In [None]:
from IPython.display import HTML
HTML(open("../style.css", "r").read())

# Overfitting in Linear Regression (with Scikit-Learn)

In this notebook, we demonstrate **overfitting** using the **Hitters** dataset (baseball statistics).

We will incrementally add features to our model, starting with the most "important" ones, to see how the model's performance changes on the **Training Set** versus the **Test Set**.

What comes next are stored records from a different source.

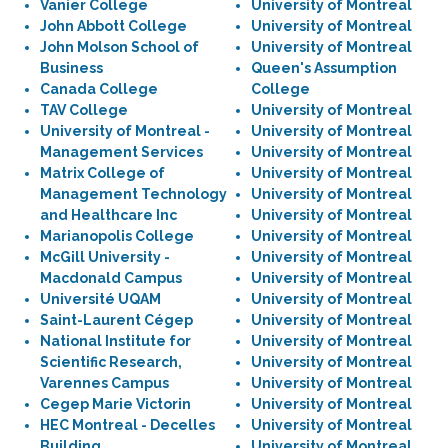
Vanier College
University of Montreal
John Abbott College
University of Montreal
John Molson School of
University of Montreal
Business
Queen's Assumption
Canada College
College
TAV College
University of Montreal
University of Montreal -
University of Montreal
Management Services
University of Montreal
Matrix College of
University of Montreal
Management Technology
University of Montreal
and Healthcare Inc
University of Montreal
Marianopolis College
University of Montreal
McGill University -
University of Montreal
Macdonald Campus
University of Montreal
Université UQAM
University of Montreal
Saint-Laurent Cégep
University of Montreal
National Institute for
University of Montreal
Scientific Research,
University of Montreal
Varennes Campus
University of Montreal
Cegep Marie Victorin
University of Montreal
HEC Montreal - Decelles
University of Montreal
Building
University of Montreal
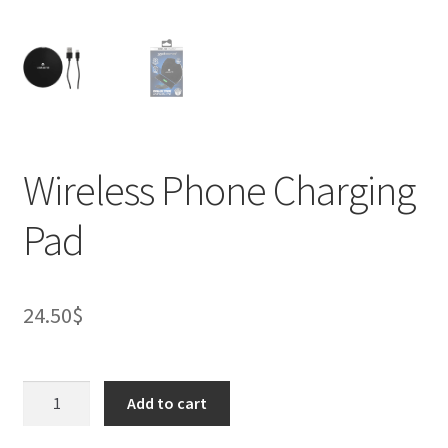
Wireless Phone Charging
Pad
24.50
$
Wireless
Add to cart
Phone
Charging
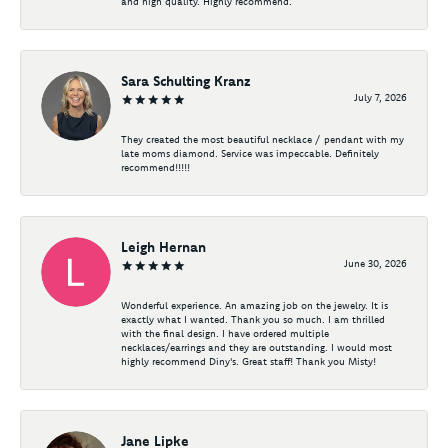
and high quality. Highly recommend.
Sara Schulting Kranz
July 7, 2026
They created the most beautiful necklace / pendant with my
late moms diamond. Service was impeccable. Definitely
recommend!!!!!
Leigh Hernan
June 30, 2026
Wonderful experience. An amazing job on the jewelry. It is
exactly what I wanted. Thank you so much. I am thrilled
with the final design. I have ordered multiple
necklaces/earrings and they are outstanding. I would most
highly recommend Diny's. Great staff! Thank you Misty!
Jane Lipke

We will use the **Scikit-Learn** (`sklearn`) library, which is the industry standard for machine learning in Python.

In [None]:
import pandas as pd
import numpy as np
import matplotlib.pyplot as plt
import urllib.request

### 1. Data Loading and Preprocessing

We use the `pandas` library to load the data. `pandas` is excellent for handling tabular data (DataFrames).

In [None]:
# Download the file
url = "https://raw.githubusercontent.com/vincentarelbundock/Rdatasets/master/csv/ISLR/Hitters.csv"
urllib.request.urlretrieve(url, "Hitters.csv")

# Load into a DataFrame
df = pd.read_csv("Hitters.csv")
df

Drop the name column.

In [None]:
df = df.drop(columns=["rownames"])

Drop rows where the target `Salary` is missing, i.e. has the value `NaN`.

In [None]:
df = df.dropna(subset=['Salary'])
df

#### One-Hot Encoding
Machine Learning models generally require numerical input. Our dataset contains categorical text data (e.g., `League` is 'A' or 'N'). We use `pd.get_dummies` to convert these into numbers (0 or 1).

In [None]:
df = pd.get_dummies(df, drop_first=True)
df.head()

### 2. Feature Sorting by Importance

Before we train, we want to determine which features are the most important.
A simple heuristic for "importance" in linear regression is the **correlation** between a feature and the target variable.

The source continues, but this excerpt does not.